In the same vein and also in the spirit of this work, the original CBO method itself has undergone several modifications allowing for a more complex dynamics. This includes the use of particles with memory [Reference Grassi, Huang, Pareschi and Qiu31, Reference Totzeck and Wolfram55], the integration of momentum [Reference Chen, Jin and Lyu17], the usage of jump-diffusion processes [Reference Kalise, Sharma and Tretyakov42] and the exploitation of on-the-fly extracted higher-order differential information through inferred gradients based on point evaluations of the objective function [Reference Schillings, Totzeck and Wacker54]. It moreover turned out that the renowned particle swarm optimisation method (PSO) [Reference Kennedy and Eberhart43] can be formulated and regarded as a second-order generalisation of CBO [Reference Cipriani, Huang and Qiu18, Reference Grassi and Pareschi32]. This insight has enabled to adapt the for CBO-developed analysis techniques to rigorously prove the convergence of PSO [Reference Huang, Qiu and Riedl41].

In the collection of formerly referenced works and beyond, CBO has demonstrated to be a valuable method for a wide scope of applications reaching from the phase retrieval or robust subspace detection problem in signal processing [Reference Fornasier, Huang, Pareschi and Sünnen26, Reference Fornasier, Huang, Pareschi and Sünnen27], over the training of neural networks for image classification in machine learning [Reference Carrillo, Jin, Li and Zhu14, Reference Fornasier, Klock, Riedl, Jiménez Laredo, Hidalgo and Babaagba29] as well as in the setting of clustered federated learning [Reference Carrillo, Trillos, Li and Zhu16], to asset allocation in finance [Reference Bae, Ha, Kang, Lim, Min and Yoo5]. It has been furthermore employed to approximate low-frequency functions in the presence of high-frequency noise and to the task of solving PDEs with low-regularity solutions [Reference Chen, Jin and Lyu17].

Contributions

In view of the various developments and the wide scope of applications, a theoretical understanding of the long-time behaviour of the in practical applications employed CBO methods is of paramount interest. In this work, we analyse a variant of CBO which incorporates memory effects as well as gradient information from a theoretical and numerical perspective. As demonstrated concisely in Figure 2 and more comprehensively in Section 4, the herein investigated dynamics, which is more involved than standard CBO, proves to be beneficial in applications in machine learning and compressed sensing. Despite this additional complexity, by employing the analysis technique devised in [Reference Fornasier, Klock and Riedl28, Reference Fornasier, Klock, Riedl, Jiménez Laredo, Hidalgo and Babaagba29], we are able to provide rigorous mean-field-type convergence guarantees to the global minimiser, which describe the behaviour of the method in the large-particle limit and allow to draw conclusions about the typically observed performance in the practicable regime. Our results for CBO with memory effects and gradient information hold for a vast class of objective functions under minimal assumptions on the initialisation of the method. Moreover, the proof reveals how to leverage further, in other applications advantageous, forces in the dynamics while still being amenable to theory and allowing for provable global convergence.

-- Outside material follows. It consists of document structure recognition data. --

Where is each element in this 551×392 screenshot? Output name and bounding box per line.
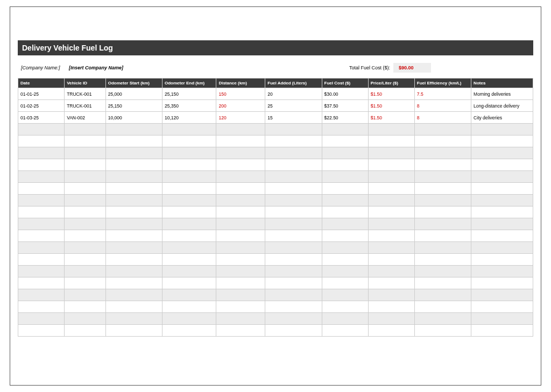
table-row-empty[interactable] [18,218,533,230]
empty-cell[interactable] [162,254,216,266]
empty-cell[interactable] [18,301,65,313]
empty-cell[interactable] [322,277,368,289]
cell-fuel-cost[interactable]: $30.00 [322,88,368,100]
cell-distance[interactable]: 150 [216,88,265,100]
empty-cell[interactable] [322,136,368,147]
empty-cell[interactable] [265,124,322,136]
empty-cell[interactable] [322,183,368,195]
table-row-empty[interactable] [18,206,533,218]
empty-cell[interactable] [322,171,368,183]
empty-cell[interactable] [471,171,533,183]
table-row-empty[interactable] [18,147,533,159]
empty-cell[interactable] [368,254,414,266]
empty-cell[interactable] [216,301,265,313]
empty-cell[interactable] [216,266,265,277]
empty-cell[interactable] [368,195,414,206]
empty-cell[interactable] [414,183,471,195]
table-row-empty[interactable] [18,266,533,277]
empty-cell[interactable] [322,230,368,242]
empty-cell[interactable] [216,159,265,171]
empty-cell[interactable] [265,254,322,266]
empty-cell[interactable] [265,230,322,242]
empty-cell[interactable] [162,242,216,254]
empty-cell[interactable] [414,325,471,337]
empty-cell[interactable] [18,218,65,230]
empty-cell[interactable] [162,171,216,183]
cell-vehicle[interactable]: TRUCK-001 [65,88,106,100]
empty-cell[interactable] [265,289,322,301]
cell-date[interactable]: 01-03-25 [18,112,65,124]
empty-cell[interactable] [322,289,368,301]
empty-cell[interactable] [471,230,533,242]
empty-cell[interactable] [65,242,106,254]
empty-cell[interactable] [471,195,533,206]
empty-cell[interactable] [414,301,471,313]
cell-price-liter[interactable]: $1.50 [368,100,414,112]
empty-cell[interactable] [65,289,106,301]
empty-cell[interactable] [105,301,162,313]
empty-cell[interactable] [322,313,368,325]
empty-cell[interactable] [471,242,533,254]
empty-cell[interactable] [18,124,65,136]
empty-cell[interactable] [471,147,533,159]
table-row[interactable]: 01-02-25TRUCK-00125,15025,35020025$37.50… [18,100,533,112]
empty-cell[interactable] [414,254,471,266]
empty-cell[interactable] [471,183,533,195]
empty-cell[interactable] [65,254,106,266]
table-row-empty[interactable] [18,242,533,254]
empty-cell[interactable] [65,171,106,183]
empty-cell[interactable] [216,289,265,301]
empty-cell[interactable] [105,230,162,242]
empty-cell[interactable] [471,266,533,277]
empty-cell[interactable] [414,242,471,254]
empty-cell[interactable] [368,325,414,337]
empty-cell[interactable] [471,159,533,171]
empty-cell[interactable] [105,266,162,277]
cell-date[interactable]: 01-02-25 [18,100,65,112]
empty-cell[interactable] [162,159,216,171]
empty-cell[interactable] [105,171,162,183]
empty-cell[interactable] [65,124,106,136]
empty-cell[interactable] [368,313,414,325]
empty-cell[interactable] [265,171,322,183]
empty-cell[interactable] [105,289,162,301]
empty-cell[interactable] [65,218,106,230]
company-name-value[interactable]: [Insert Company Name] [69,65,123,70]
empty-cell[interactable] [162,266,216,277]
empty-cell[interactable] [414,171,471,183]
empty-cell[interactable] [105,124,162,136]
empty-cell[interactable] [65,301,106,313]
table-row-empty[interactable] [18,277,533,289]
empty-cell[interactable] [414,195,471,206]
empty-cell[interactable] [216,218,265,230]
cell-ostart[interactable]: 25,150 [105,100,162,112]
empty-cell[interactable] [322,254,368,266]
empty-cell[interactable] [265,242,322,254]
empty-cell[interactable] [162,136,216,147]
empty-cell[interactable] [471,277,533,289]
empty-cell[interactable] [162,325,216,337]
empty-cell[interactable] [162,218,216,230]
empty-cell[interactable] [368,159,414,171]
empty-cell[interactable] [265,313,322,325]
empty-cell[interactable] [414,218,471,230]
empty-cell[interactable] [265,136,322,147]
cell-fuel-added[interactable]: 25 [265,100,322,112]
empty-cell[interactable] [18,147,65,159]
empty-cell[interactable] [105,136,162,147]
empty-cell[interactable] [18,206,65,218]
empty-cell[interactable] [322,159,368,171]
empty-cell[interactable] [322,301,368,313]
empty-cell[interactable] [162,195,216,206]
empty-cell[interactable] [414,159,471,171]
empty-cell[interactable] [18,136,65,147]
cell-vehicle[interactable]: VAN-002 [65,112,106,124]
table-row-empty[interactable] [18,254,533,266]
empty-cell[interactable] [162,301,216,313]
table-row-empty[interactable] [18,313,533,325]
empty-cell[interactable] [322,206,368,218]
empty-cell[interactable] [18,313,65,325]
empty-cell[interactable] [105,218,162,230]
empty-cell[interactable] [105,206,162,218]
table-row-empty[interactable] [18,301,533,313]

Figure 2. A demonstration of the benefits of memory effects and gradient information in CBO methods. In both settings (a) and (b) the depicted success probabilities are averaged over $100$ runs of CBO and the implemented scheme is given by a Euler-Maruyama discretisation of equation (1.1) with time horizon $T=20$ , discrete time step size $\Delta t=0.01$ , $\alpha =100$ , $\beta =\infty$ , $\theta =0$ , $\kappa =1/\Delta t$ , $\lambda _1=1$ and $\sigma _1=\sqrt{1.6}$ . In (a) we plot the success probability of CBO without (left separate column) and with (right phase diagram) memory effects for different values of the parameter $\lambda _2$ , i.e., for different strengths of the memory drift, when optimising the Rastrigin function ${\mathcal{E}}(x) = \sum _{k=1}^d x_k^2 + \frac{5}{2} (1-\cos (2\pi x_k))$ in dimension $d=4$ . As remaining parameters we choose $\sigma _2=\lambda _1\sigma _1$ and $\lambda _3=\sigma _3=0$ , i.e., no gradient information is involved. We observe that an increasing amount of memory drift improves the success probability significantly, even in the case where, theoretically, there are no convergence guarantees anymore, see Theorem 2.5 and Corollary 2.6. Section 4.2 provides further details. In (b) we depict the success probability of CBO without (left separate column) and with (right phase diagram) gradient information for different values of the parameter $\lambda _3$ , i.e., for different strengths of the gradient drift, when solving a compressed sensing problem in dimension $d=200$ with sparsity $s=8$ . On the vertical axis we depict the number of measurements $m$ , from which we try to recover the sparse signal by solving the associated $\ell _1$ -regularised problem (LASSO). As remaining parameters we use merely $N=10$ particles, choose $\sigma _3=0$ and $\lambda _2=\sigma _2=0$ , i.e., no memory drift is involved. We observe that gradient information is required to be able to identify the correct sparse solution and standard CBO would fail in such task. Section 4.4 provides more details.

1.1. Organisation

In Section 2, after providing details about the existence of solutions to the macroscopic SDE (1.5) and the associated PDE (1.6), we present and discuss our main theoretical contribution. It is about the convergence of CBO with memory effects and gradient information, as given in equation (1.1), to the global minimiser of the objective function in mean-field law, see [Reference Fornasier, Klock and Riedl28, Definition 1]. More precisely, we show that the mean-field dynamics (1.5) and (1.6) converge with exponential rate to the global minimiser. Section 3 contains the proof details of this result. In Section 4, we numerically demonstrate the benefits of the additional memory effects and gradient information of the previously analysed CBO variant. We in particular present applications of CBO in machine learning and compressed sensing, before we conclude the paper in Section 5.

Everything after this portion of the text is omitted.